Terminator: The boundary on the moon between sunlight and shadow.
Zenith: The point in the sky directly overhead.
Night Sky Observing Tips
- Adjust to the dark: If you wish to observe faint objects, such as meteors or dim stars, give your eyes at least 15 minutes to adjust to the darkness.
- Light Pollution: Even from a big city, one can see the moon, a handful of bright stars and sometimes the brightest planets. But to fully enjoy the heavens — especially a meteor shower, the constellations, or to see the amazing swath across the sky that represents our view toward the center of the Milky Way Galaxy — rural areas are best for night sky viewing. If you’re stuck in a city or suburban area, a building can be used to block ambient light (or moonlight) to help reveal fainter objects. If you’re in the suburbs, simply turning off outdoor lights can help.
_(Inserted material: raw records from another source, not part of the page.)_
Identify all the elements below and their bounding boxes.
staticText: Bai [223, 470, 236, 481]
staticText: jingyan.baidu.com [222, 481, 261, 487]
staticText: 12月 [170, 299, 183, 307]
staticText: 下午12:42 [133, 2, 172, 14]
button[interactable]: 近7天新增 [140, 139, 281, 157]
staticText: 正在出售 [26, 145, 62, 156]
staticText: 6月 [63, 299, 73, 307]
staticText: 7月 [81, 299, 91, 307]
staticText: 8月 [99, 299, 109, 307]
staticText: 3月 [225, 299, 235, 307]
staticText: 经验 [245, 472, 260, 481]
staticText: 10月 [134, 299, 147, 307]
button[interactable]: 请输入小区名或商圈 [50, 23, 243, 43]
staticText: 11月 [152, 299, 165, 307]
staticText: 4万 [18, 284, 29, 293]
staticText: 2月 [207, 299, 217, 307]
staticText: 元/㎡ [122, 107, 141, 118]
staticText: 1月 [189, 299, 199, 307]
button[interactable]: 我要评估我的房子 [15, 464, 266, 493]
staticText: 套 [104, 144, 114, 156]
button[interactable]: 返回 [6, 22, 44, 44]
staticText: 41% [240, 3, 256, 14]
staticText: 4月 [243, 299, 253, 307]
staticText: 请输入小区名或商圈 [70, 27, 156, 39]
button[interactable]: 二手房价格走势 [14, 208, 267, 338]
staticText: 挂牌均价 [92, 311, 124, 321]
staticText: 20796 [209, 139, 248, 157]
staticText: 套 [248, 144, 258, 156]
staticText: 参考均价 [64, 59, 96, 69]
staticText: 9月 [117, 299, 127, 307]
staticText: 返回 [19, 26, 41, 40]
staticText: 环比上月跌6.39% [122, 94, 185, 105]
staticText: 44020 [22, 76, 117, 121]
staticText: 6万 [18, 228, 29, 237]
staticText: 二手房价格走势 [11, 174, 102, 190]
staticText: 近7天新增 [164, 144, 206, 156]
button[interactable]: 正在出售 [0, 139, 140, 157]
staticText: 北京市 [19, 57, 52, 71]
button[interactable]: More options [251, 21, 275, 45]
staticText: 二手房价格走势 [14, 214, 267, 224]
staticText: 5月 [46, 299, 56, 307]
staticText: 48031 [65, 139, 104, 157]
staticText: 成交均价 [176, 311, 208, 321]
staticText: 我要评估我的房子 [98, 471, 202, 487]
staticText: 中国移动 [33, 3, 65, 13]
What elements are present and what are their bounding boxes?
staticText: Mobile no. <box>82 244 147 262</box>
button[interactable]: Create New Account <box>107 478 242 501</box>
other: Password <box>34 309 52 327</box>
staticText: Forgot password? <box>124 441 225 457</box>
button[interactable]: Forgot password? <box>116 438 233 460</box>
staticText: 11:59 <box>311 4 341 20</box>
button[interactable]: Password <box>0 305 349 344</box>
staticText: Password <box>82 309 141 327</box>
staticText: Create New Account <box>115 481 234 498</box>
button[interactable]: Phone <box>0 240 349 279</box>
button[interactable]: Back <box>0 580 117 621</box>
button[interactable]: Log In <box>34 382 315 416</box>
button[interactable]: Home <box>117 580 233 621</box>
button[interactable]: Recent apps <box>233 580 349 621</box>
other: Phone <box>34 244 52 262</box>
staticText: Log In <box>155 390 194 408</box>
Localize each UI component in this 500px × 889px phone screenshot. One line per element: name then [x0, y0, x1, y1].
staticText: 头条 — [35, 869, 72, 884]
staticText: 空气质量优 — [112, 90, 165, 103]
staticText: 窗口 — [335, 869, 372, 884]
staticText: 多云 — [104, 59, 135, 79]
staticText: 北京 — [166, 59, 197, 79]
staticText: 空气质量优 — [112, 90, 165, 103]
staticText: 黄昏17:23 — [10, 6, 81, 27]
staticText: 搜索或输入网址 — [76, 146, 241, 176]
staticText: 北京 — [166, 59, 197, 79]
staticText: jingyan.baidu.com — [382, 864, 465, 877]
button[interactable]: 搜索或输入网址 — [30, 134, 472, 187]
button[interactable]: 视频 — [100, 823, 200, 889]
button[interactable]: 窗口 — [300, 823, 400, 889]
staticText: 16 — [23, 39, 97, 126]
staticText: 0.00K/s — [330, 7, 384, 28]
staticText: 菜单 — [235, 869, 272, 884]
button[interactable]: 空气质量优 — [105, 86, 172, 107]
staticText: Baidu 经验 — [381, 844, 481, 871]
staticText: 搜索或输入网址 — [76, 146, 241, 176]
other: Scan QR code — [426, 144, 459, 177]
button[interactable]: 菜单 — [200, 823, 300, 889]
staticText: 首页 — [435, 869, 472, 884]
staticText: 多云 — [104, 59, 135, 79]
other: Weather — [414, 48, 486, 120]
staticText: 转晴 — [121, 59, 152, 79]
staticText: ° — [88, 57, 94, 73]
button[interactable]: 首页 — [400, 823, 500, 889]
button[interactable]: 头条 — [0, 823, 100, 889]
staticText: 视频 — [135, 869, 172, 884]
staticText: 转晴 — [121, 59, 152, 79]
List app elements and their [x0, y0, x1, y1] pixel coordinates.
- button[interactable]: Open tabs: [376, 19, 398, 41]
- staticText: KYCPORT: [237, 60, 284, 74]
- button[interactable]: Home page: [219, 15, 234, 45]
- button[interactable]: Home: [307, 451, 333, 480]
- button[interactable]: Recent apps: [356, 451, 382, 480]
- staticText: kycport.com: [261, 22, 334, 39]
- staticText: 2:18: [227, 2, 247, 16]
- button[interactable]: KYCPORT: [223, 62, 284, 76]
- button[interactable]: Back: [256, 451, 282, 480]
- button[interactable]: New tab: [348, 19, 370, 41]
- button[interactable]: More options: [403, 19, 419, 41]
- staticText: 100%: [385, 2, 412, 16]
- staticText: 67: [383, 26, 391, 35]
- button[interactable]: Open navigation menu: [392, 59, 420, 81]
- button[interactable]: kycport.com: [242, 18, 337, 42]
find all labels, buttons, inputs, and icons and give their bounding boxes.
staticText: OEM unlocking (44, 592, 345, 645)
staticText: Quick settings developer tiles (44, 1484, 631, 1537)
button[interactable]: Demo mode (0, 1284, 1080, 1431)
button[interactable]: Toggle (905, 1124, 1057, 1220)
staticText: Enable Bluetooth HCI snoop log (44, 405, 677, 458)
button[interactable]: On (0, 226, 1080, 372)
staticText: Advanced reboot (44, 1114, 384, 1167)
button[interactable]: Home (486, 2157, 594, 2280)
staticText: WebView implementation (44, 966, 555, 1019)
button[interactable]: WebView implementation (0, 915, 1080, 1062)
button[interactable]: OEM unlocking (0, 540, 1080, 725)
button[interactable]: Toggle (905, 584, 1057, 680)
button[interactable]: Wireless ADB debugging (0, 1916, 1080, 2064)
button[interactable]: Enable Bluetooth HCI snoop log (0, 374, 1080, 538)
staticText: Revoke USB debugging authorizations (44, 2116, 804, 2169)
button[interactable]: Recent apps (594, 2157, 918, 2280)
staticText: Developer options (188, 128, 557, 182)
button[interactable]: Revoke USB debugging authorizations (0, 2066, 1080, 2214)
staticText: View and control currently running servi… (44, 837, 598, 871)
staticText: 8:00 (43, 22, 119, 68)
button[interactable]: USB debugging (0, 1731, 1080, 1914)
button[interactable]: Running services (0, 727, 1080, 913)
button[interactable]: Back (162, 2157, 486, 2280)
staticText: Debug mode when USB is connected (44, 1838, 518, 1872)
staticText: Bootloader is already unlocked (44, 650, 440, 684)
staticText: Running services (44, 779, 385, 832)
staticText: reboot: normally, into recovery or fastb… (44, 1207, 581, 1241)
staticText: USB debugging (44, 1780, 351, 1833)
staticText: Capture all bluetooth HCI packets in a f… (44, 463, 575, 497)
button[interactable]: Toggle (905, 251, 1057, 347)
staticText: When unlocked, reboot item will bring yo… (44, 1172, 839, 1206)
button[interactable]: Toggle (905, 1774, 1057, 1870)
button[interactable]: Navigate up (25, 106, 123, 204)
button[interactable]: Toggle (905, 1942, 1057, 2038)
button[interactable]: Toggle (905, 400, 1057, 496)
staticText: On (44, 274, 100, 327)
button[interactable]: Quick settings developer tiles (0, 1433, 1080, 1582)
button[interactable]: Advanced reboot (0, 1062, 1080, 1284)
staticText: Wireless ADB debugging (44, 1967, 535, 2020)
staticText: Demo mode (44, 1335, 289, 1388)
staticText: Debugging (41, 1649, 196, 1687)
- Prepare for skywatching: If you plan to be out for more than a few minutes, and it’s not a warm summer evening, dress warmer than you think necessary. An hour of observing a winter meteor shower can chill you to the bone. A blanket or lounge chair will prove much more comfortable than standing or sitting in a chair and craning your neck to see overhead.
- Daytime skywatching: When Venus is visible (that is, not in front of or behind the sun) it can often be spotted during the day. But you’ll need to know where to look. A sky map is helpful. When the sun has large sunspots, they can be seen without a telescope. However, it’s unsafe to look at the sun without protective eyewear. See our video on how to safely observe the sun, or our safe sunwatching infographic.